Jenni mengangguk.”Iya, hari ini semua divisi diundang ke acara syukuran tujuh bulanan istrinya Pak Zayn, kan?”
Fania merapikan alat-alat make up miliknya, lalu menyimpannya dengan baik di dalam tas.”Iya, sih...kan Bu Seva langsung share undangannya di grup chatting? Ya datang ajalah, makan gratis ini, dekat juga tuh...”
“Tapi, Bu Seva bakalan datang nggak tuh?”celetuk Ghandi.
“Ya datanglah!”kata Fania.
“Aku rasa sih nggak!” balas Jenni.
“Eh...eh, kalian ini kok malah gosipin Bu Seva, sih...tolong hargai atasan kita. Bu Seva juga tidak mau hal ini terjadi padanya. Seharusnya kita berempati padanya. Kalau tidak bisa memberi dukungan moral, setidaknya jangan bicarakan dia di belakang.” Fadli, HRD-recruitment memperingatkan para staff di Divisi ini.
“Ba...baik, Pak.”
“Ya udah sekarang pergi ke meja masing-masing, lakukan apa tugas kalian. Mungkin aja habis ini Bu Seva bakalan nagih laporan-laporan yang minggu lalu dia minta,”kata Fadli lagi menakut-nakuti.
“Iya, Pak.” Semuanya langsung ke posisi masing-masing.
Fadli bernapas lega, semoga saja ini bisa membantu mengurangi beban Seva. Satu tahun, tidak akan pernah mudah bagi wanita berusia tiga puluh tiga lima tahun itu untuk melewati semuanya. Hari-hari penuh cemooh dan hujatan orang-orang di sekitar.
Entah siapa yang memulai hingga akhirnya beredar desas-desus kalau rumah tangga Seva berantakan karena wanita itu juga memiliki pria idaman lain. Lalu hujatan semakin diberikan padanya, wanita tidak sempurna, masih bisa berkhianat pula. Tapi, hujatan itu berasal dari kalangan yang memang dulunya adalah pengagum Zayn.

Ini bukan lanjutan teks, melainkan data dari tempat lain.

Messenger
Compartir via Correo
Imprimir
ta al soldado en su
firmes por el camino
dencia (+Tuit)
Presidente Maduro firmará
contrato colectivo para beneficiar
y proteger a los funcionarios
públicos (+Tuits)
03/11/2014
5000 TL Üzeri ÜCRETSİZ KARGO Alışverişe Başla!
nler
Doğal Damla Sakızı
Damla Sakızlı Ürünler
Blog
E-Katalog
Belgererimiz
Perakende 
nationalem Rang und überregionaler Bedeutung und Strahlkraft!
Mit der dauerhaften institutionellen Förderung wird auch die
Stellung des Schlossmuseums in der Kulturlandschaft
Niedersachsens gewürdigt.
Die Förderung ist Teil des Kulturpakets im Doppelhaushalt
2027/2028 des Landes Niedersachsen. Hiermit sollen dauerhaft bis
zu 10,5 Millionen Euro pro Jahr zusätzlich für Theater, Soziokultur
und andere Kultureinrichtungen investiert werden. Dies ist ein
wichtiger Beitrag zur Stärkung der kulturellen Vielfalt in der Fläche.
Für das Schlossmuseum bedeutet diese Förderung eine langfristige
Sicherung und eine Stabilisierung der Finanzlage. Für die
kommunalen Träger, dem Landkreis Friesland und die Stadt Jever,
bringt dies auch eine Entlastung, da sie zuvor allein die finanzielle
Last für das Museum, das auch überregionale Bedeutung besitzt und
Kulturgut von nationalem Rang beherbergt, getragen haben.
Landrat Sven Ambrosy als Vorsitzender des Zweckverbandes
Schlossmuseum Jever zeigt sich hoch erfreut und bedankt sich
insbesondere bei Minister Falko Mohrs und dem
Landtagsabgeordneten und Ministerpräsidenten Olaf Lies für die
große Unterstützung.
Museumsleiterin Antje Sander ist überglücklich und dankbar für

Pintu ruangan terbuka. Seva tersenyum pada Fadli yang berdiri tak jauh dari sana.”Selamat lagi, Pak.”
“Pagi, Bu Seva...”
“Ini saya bawa oleh-oleh, dibagikan ya!” Seva tersenyum ramah sambil menyodorkan bungkusan berisi bannang-bannang dan baruasa, cemilan khas dari kota Makassar yang sering dijadikan oleh-oleh.
“Terima kasih banyak, Bu!”kata Arian yang mejanya tak jauh dari sana.

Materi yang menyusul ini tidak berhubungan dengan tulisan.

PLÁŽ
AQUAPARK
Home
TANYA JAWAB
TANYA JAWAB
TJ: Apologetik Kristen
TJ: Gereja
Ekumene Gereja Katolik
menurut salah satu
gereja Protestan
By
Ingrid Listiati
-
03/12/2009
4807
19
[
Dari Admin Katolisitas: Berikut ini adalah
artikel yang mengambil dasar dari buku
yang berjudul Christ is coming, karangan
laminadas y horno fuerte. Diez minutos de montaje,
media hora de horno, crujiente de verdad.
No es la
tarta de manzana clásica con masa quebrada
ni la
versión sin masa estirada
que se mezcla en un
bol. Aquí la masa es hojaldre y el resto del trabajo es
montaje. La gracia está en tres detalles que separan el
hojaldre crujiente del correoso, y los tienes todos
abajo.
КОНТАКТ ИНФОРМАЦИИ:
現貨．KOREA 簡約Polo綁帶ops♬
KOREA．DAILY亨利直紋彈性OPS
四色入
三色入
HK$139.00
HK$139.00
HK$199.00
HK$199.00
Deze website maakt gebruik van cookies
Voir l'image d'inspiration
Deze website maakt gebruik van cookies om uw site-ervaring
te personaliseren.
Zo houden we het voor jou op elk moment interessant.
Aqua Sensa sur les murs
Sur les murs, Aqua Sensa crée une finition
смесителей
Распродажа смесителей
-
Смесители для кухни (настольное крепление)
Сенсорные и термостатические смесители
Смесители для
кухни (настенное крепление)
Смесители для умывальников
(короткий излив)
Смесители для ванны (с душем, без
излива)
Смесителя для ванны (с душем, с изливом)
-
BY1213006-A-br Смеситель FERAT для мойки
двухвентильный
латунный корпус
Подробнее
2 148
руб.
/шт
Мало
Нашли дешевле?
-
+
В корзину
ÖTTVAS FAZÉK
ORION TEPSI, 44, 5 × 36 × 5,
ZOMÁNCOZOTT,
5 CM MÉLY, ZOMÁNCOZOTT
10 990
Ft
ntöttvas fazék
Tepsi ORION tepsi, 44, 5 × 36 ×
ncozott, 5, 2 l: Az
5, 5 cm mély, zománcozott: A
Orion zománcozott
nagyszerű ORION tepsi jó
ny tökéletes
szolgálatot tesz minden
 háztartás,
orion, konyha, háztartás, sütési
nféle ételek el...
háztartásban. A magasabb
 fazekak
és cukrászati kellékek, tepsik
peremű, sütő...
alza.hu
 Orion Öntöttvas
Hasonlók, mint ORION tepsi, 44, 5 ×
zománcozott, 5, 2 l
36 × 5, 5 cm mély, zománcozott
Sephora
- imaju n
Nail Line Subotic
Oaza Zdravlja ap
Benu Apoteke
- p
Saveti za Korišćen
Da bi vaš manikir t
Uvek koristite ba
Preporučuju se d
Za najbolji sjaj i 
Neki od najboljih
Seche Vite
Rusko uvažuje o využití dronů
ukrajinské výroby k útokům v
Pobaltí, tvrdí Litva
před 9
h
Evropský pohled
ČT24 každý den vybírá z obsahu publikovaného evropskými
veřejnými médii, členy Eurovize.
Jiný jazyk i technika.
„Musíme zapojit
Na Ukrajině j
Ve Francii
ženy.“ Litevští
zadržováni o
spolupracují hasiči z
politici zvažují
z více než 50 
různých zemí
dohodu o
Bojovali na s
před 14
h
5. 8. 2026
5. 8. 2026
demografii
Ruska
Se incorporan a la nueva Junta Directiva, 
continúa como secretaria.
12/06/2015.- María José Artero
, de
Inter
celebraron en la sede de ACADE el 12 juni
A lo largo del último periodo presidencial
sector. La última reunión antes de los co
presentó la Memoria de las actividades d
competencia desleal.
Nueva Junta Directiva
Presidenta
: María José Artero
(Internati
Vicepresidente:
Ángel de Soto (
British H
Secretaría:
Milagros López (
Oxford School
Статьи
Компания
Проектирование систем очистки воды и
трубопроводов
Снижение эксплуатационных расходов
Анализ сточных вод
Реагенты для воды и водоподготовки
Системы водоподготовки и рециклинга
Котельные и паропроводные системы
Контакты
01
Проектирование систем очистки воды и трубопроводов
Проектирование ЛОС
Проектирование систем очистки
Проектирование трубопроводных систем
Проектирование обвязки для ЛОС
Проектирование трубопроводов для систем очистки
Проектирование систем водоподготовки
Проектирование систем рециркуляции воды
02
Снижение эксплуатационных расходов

“Sama-sama, Yan. Oh ya...kamu sudah selesaikan materi seminarnya belum?”
Arian tersenyum.”Masih sembilan puluh persen, Bu.”
Seva mengangguk-angguk,”kalau hari ini selesai, tolong perlihatkan sama saya ya. Saya mau lihat dulu, karena kali ini sasarannya harus tepat.”